Quando le serie Tv si chiamavano sceneggiati e non esisteva l'on demand, ogni puntata era un appuntamento collettivo. Così è stato di sicuro con La Piovra che tra gli anni Ottanta e Novanta è stato, attraverso la prima serata dell'ammiraglia Rai, un potente strumento di educazione civica: Remo Girone portò, prima che la sentenza definitiva del Maxiprocesso e le stragi di Capaci e via D'Amelio riempissero le cronache, tramite la Tv le dinamiche della mafia nelle case degli italiani, mostrando loro attraverso l'efficacia di un racconto ben costruito, e recitato da grandi attori, i rapporti inconfessabili tra i boss e la finanza, le relazioni pericolose tra politica e criminalità, le responsabilità congiunte tra mandanti ed esecutori.

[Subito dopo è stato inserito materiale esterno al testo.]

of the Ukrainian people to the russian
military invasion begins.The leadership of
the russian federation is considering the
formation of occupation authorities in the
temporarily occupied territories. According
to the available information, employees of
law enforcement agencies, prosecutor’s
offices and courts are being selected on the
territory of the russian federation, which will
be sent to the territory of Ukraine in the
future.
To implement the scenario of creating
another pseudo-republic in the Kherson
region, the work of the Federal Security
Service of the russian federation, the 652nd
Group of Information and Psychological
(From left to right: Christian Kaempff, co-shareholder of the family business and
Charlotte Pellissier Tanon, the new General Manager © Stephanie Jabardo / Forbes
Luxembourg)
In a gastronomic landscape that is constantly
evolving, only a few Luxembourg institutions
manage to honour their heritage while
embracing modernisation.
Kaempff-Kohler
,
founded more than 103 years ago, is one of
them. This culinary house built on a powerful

Se Michele Placido, nei panni del commissario Cattani (e dopo di lui Vittorio Mezzogiorno che gli è succeduto nel ruolo del buono), fu per l'Italia di quegli anni e per La Piovra quello che era stato il capitano Bellodi, impersonato da Franco Nero, nel Giorno della civetta, Tano Cariddi è stato il lato opposto dello specchio: il volto più insidioso di Cosa nostra, quello senza coppola, mascherato dal doppiopetto.

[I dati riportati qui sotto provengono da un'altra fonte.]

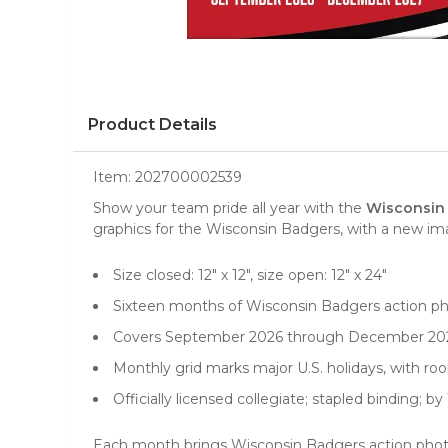
Product Details
Item:
202700002539
Show your team pride all year with the
Wisconsin 
graphics for the Wisconsin Badgers, with a new i
Size closed: 12" x 12", size open: 12" x 24"
Sixteen months of Wisconsin Badgers action p
Covers September 2026 through December 20
Monthly grid marks major U.S. holidays, with r
Officially licensed collegiate; stapled binding; b
Each month brings Wisconsin Badgers action photos,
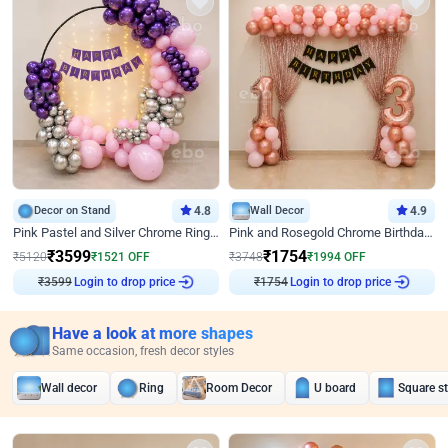
Decor on Stand
4.8
Wall Decor
4.9
Pink Pastel and Silver Chrome Ring Birthday Decor
Pink and Rosegold Chrome Birthday Decor
₹
3599
₹
1754
₹
5120
₹
1521
OFF
₹
3748
₹
1994
OFF
Login to drop price
Login to drop price
₹
3599
₹
1754
Have a look at more shapes
Same occasion, fresh decor styles
Wall decor
Ring
Room Decor
U board
Square s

Se la nozione di quel ruolo oggi sembra scontata allora non lo era. Non lo era neppure il successo, che fu enorme, anche grazie alla prova di grandi attori, tra questi Remo Girone, che pure aveva lo svantaggio di non godere del vento un poppa di un eroe cui ci potesse affezionare, di trovarsi anzi, nella finzione sul set, in partibus infidelium.
Correva l'anno 1987 e quel personaggio detestabile recitato con tutti i crismi allargò a dismisura la scala del successo di quello che fin lì era stato un attore eclettico soprattutto in teatro.

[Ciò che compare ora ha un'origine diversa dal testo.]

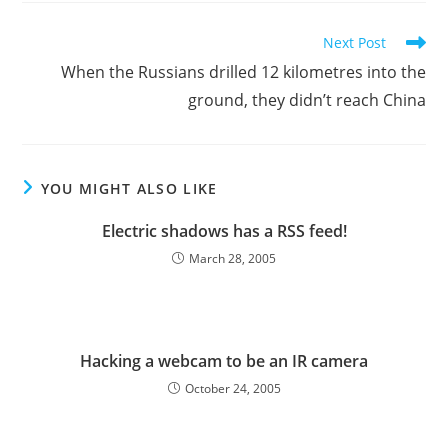
Read
Next Post
more
When the Russians drilled 12 kilometres into the
articles
ground, they didn’t reach China
YOU MIGHT ALSO LIKE
Electric shadows has a RSS feed!
March 28, 2005
Hacking a webcam to be an IR camera
October 24, 2005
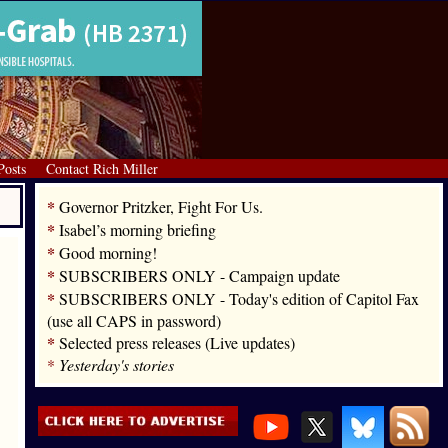
Posts
Contact Rich Miller
*
Governor Pritzker, Fight For Us.
*
Isabel’s morning briefing
*
Good morning!
*
SUBSCRIBERS ONLY - Campaign update
*
SUBSCRIBERS ONLY - Today's edition of Capitol Fax
(use all CAPS in password)
*
Selected press releases (Live updates)
*
Yesterday's stories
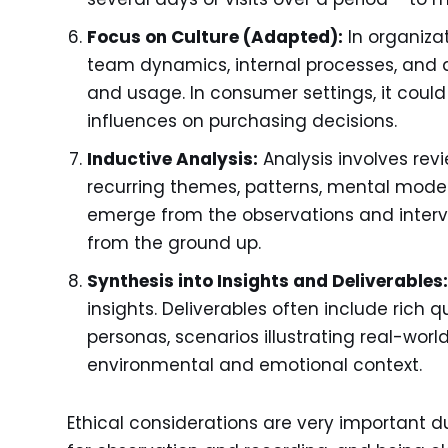
Focus on Culture (Adapted):
In organizat
team dynamics, internal processes, and 
and usage. In consumer settings, it could
influences on purchasing decisions.
Inductive Analysis:
Analysis involves revi
recurring themes, patterns, mental models
emerge from the observations and intervi
from the ground up.
Synthesis into Insights and Deliverables
insights. Deliverables often include rich q
personas, scenarios illustrating real-wor
environmental and emotional context.
Ethical considerations are very important du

Era nato il primo dicembre 1948 ad Asmara, in Eritrea da genitori italiani che si erano trasferiti lì. Aveva iniziato ragazzino con il teatro, per poi formarsi a Roma alla Silvio D'Amico. Il teatro era rimasto l'antico amore, ma in tanti film aveva dato prova di versatile bravura: da Diceria dell’untore di Cino, al Viaggio di Capitan Fracassa di Scola, fino all'Angelo con la pistola di Damiani. Passato sempre con disinvoltura dal dramma alla commedia a teatro con Fiore di cactus diretto da Gabriele Ferro, in coppia con Eleonora Giorgi e, più di recente al cinema, con Claudio Bisio in Benvenuto presidente. Era stato, in quella difficile e insidiosa prova che è sempre il cinema sportivo, lo storico presidente Ferruccio Novo nel film per la Tv dedicato al Grande Torino ed Enzo Ferrari in Le Mans, la grande sfida con Matt Damon e Christian Bale.
Nel 2023 scherzava sul fatto che lo avremmo visto sempre più spesso dalla parte dei buoni, consapevole com'era di essere rimasto potenzialmente intrappolato in quella faccia da cattivo del 1987 che ci ha impedito di dimenticarlo e forse anche un po' di dimenticare.